Hawaiian Electric is continuing to integrate increasing amounts of renewable energy as it modernizes the electric system on Oahu. The island’s growing portfolio of clean energy includes the following:
- Hawaiian Electric’s biofueled generating station at Campbell Industrial Park
- The City & County’s H-POWER waste-to-energy facility
- Two wind farms owned and operated by First Wind
- More than 29,000 photovoltaic systems on customers’ rooftops
- Several utility-scale solar facilities
More clean energy projects on Oahu are in development, in negotiation, or in the process of regulatory review, including:
- The Hawaii Department of Transportation is constructing a 10-MW biofueled generating station at Honolulu International Airport.
- Hawaiian Electric is also working with the Army on the development of a 50-MW biofueled generation station at Schofield Barracks.
- Hawaiian Electric is also seeking permission from the Hawaii Public Utilities Commission to pursue nine more renewable energy projects on Oahu with a combined capacity of 240 MW.
- Hawaiian Electric is also seeking approval from the PUC for a 15 MW photovoltaic system, which the company plans to develop at the Kahe Generating Station.
More than 18 percent of the electricity used by customers of the three Hawaiian Electric Companies – Hawaiian Electric, Maui Electric and Hawaii Electric Light – comes from renewable resources, already surpassing the state’s 2015 goal of 15 percent.
As a result of this progress, the Hawaiian Electric Companies are planning to deactivate a total of 226 MW of generation by the end of 2016. The plan includes:
- Two generating units at the Waiau Power Plant will be deactivated by 2016.
- Hawaii Island’s Shipman plant has already been deactivated
- On Maui, two of four units at Kahului Power Plant will be deactivated in 2014, and all four units will be retired by 2019.
Hawaiian Electric has also committed to review its generation needs on an annual basis.

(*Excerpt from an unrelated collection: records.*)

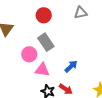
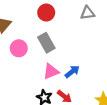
pink circle: (29, 54) -> (19, 48), moved
pink triangle: (42, 70) -> (51, 71), moved, turned -35

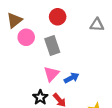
pink circle: (19, 48) -> (26, 37), moved
pink triangle: (51, 71) -> (51, 74), turned -35

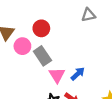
red circle: (58, 17) -> (41, 28), moved
gray rectangle: (52, 46) -> (42, 56), moved

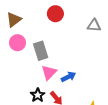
red circle: (41, 28) -> (55, 14), moved
pink circle: (22, 46) -> (17, 43), moved

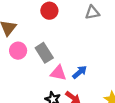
pink triangle: (49, 72) -> (58, 73), turned -49

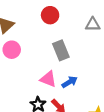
gray rectangle: (44, 53) -> (61, 50), moved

Based on that analysis, additional units will likely be identified for deactivation in the years ahead.
The full deactivation process will take several months. The plant’s two generating units must be cleaned and the equipment must be preserved to protect it from corrosion. The careful and deliberate process and appropriate preparation ensures the two units can be reactivated during emergency situations.
By contrast, “retirement” or “decommission” means a generating unit is permanently removed from service and no longer available for use under any circumstances.